Planet X - Michael Jan Friedman [35]
“Recently,” the mutant continued, “it turned out the techno-organics were some kind of shell—a way to protect my real wings until they could grow back. But if you ask me what Apocalypse gained by amputating my wings and then helping them grow again … I’d have a tough time giving you an answer.”
“But as far as you know,” the doctor said, “the techno-organics in your system are dormant … harmless.”
“As far as I know,” he confirmed.
Crusher would have felt better if she had more to go on—more about this Apocalypse character, especially. However, her patient seemed to be telling the truth, ifhis biosigns were any indication. As far as he could tell, the techno-organics in his blood posed no threat to anyone.
“All right,” she said. “I think we’ve learned all we’re going to learn about you.”
Archangel looked at her. “Then I’m free to go?”
He made being there sound like a stint in a penal colony. “Not yet,” the doctor told him. “All you’re free to do right now is join Commander La Forge on the other side of the room.”
He frowned. “Whatever you say.”
Crusher could feel the tension inside him—the hatred of being pinned down. But the mutant seemed able to cope with it.
Sitting up, he swung his legs over the side of the biobed. Then, with a flurry of his wings, be propelled himself across sickbay and alighted in front of a very surprised Geordi La Forge.
The doctor grunted. Show-off she thought.
Then she saw Wolverine enter the room, and she prepared the biobed for her next patient.
Geordi closed the door to his office in engineering. Then he sat down in his chair, leaned back, and pondered what he had learned from his studies of the X-Men.
To his regret, very little of it seemed useful.
Not that every one of the examinations hadn’t been interesting in its own way. Colossus, for instance, actually seemed to increase his mass when he converted his body tissues into an amazingly tough, metallic substance. Unfortunately, the engineer hadn’t been able to determine where that extra mass came from.
Shadowcat, on the other hand, appeared to have control over the very atoms in her body—to the extent that she could move them through the atoms in an object or even another person, faciliating a phasing effect. Years earlier, Geordi and one of his colleagues had experienced a similar effect related to chroniton build-ups—but, as his instruments showed, the X-Man’s abilities had nothing to do with chronitons.
And then there were the techno-organics both he and Doctor Crusher had discovered in Archangel. Again, an intriguing discovery, but it shed no light on the X-Men’s appearance in the Enterprise’s twenty-fourth century.

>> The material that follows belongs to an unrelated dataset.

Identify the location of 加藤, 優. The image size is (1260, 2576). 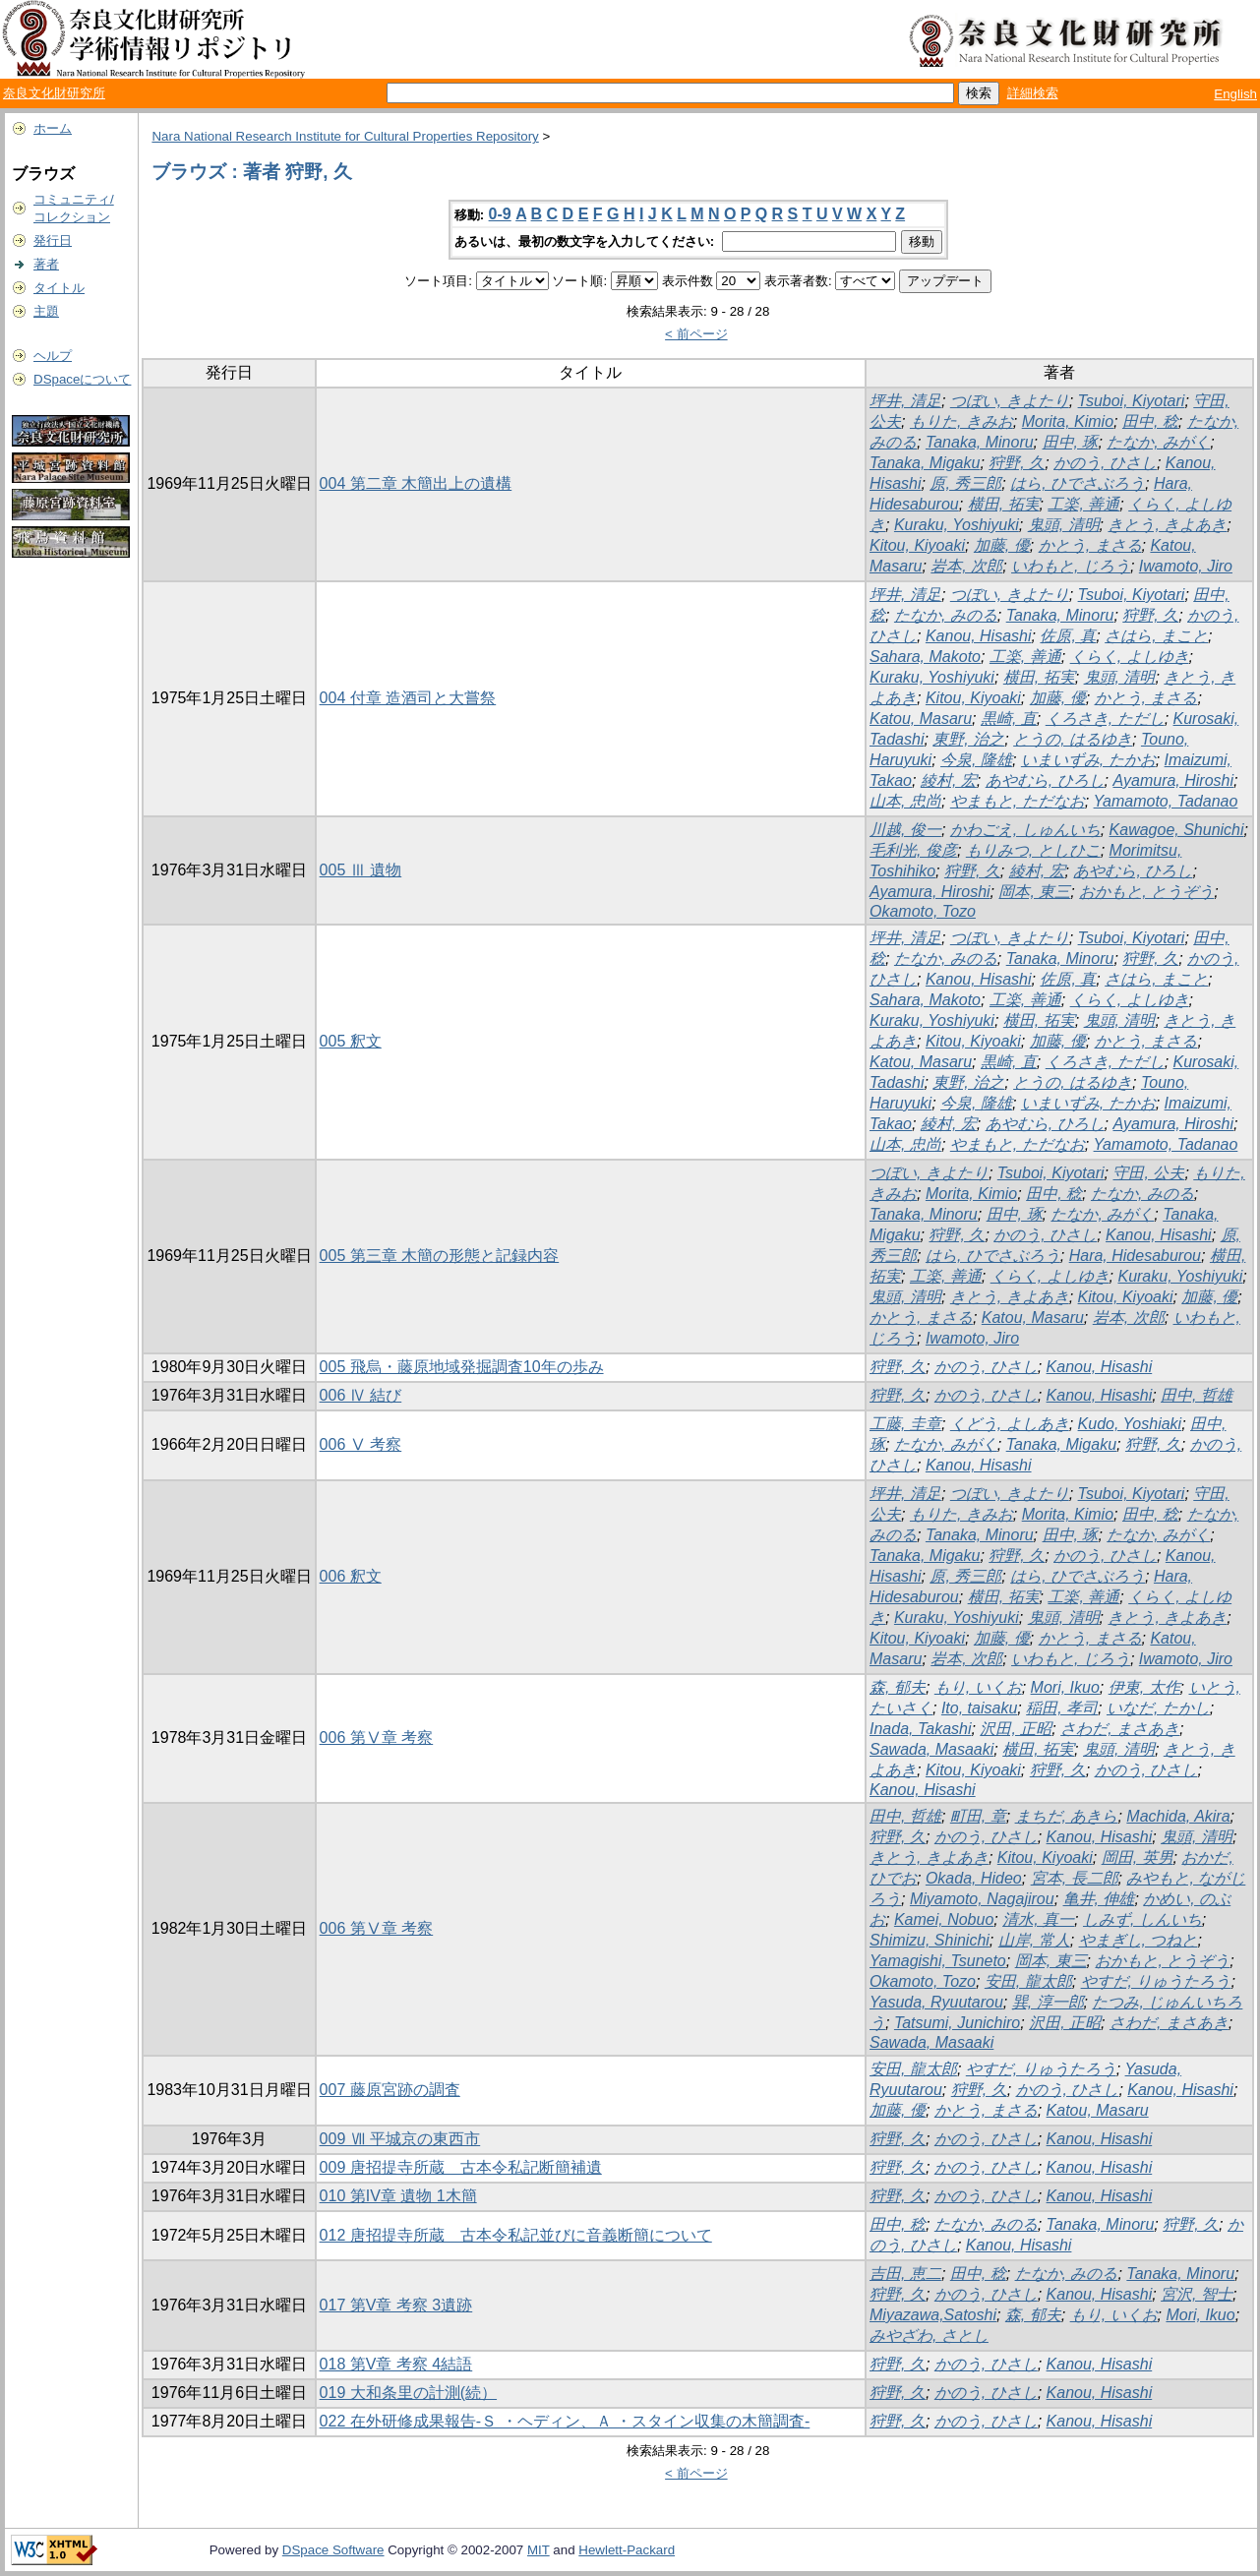 (1002, 545). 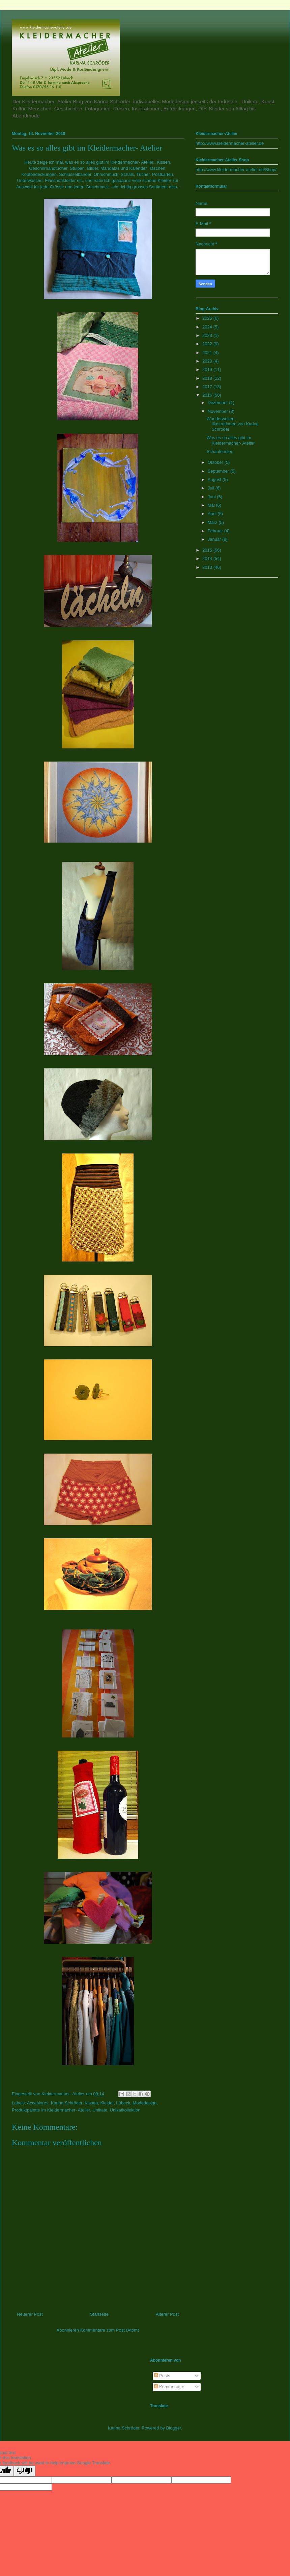  Describe the element at coordinates (207, 335) in the screenshot. I see `2023` at that location. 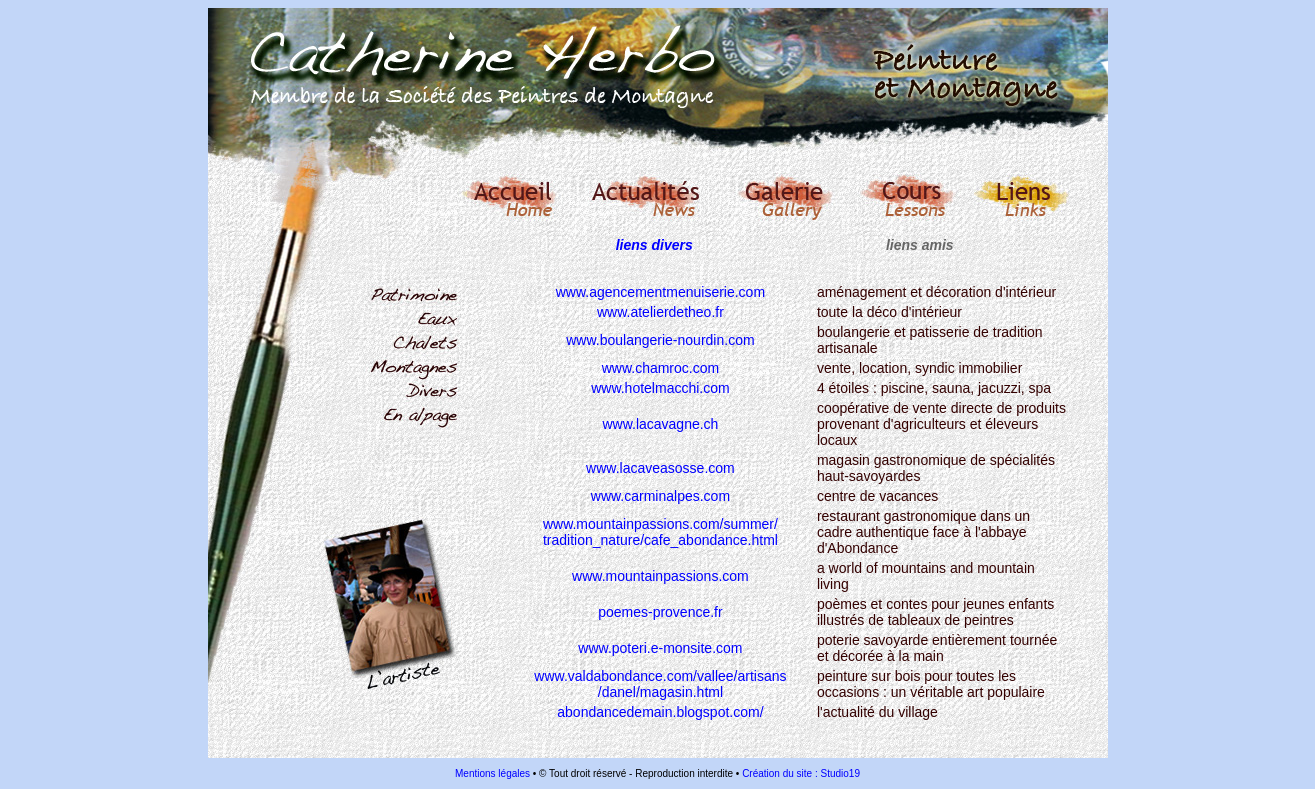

Only one of the exams had turned up anything potentially valuable in that regard—and that was the one to which he had subjected Nightcrawler. The verterons he had found on the mutant still stuck in his engineer’s mind, suggesting a solution he couldn’t quite latch on to.
Without question, the proximity of verteron particles could have caused a malfunction in the X-Men’s timehooks. Heck, it might have kept them from working at all, though that obviously hadn’t happened.
But why had the mutants been whipped into Geordi’s milieu, of all places? If their appearance there was just a coincidence, it was a staggeringly unlikely one.
After all, there were an infinite number of points in timespace—an infinite number of destinations. The X-Men could have wound up at the dawn of time or in the fifty-fourth century … on Risa or Rura Penthe … in a reality with bipedal humanoids or without them.
However, they hadn’t done any of those things. They had materialized in a frame of reference not far removed from their own—in which, as luck would have it, they actually had some friends they could call on.
The engineer grunted. Staggering, all right.
But if they were drawn to the Enterprise’s twenty-fourth century, why not to the Enterprise itself? What was it about Starbase 88 that had pulled the mutants to it like a magnet?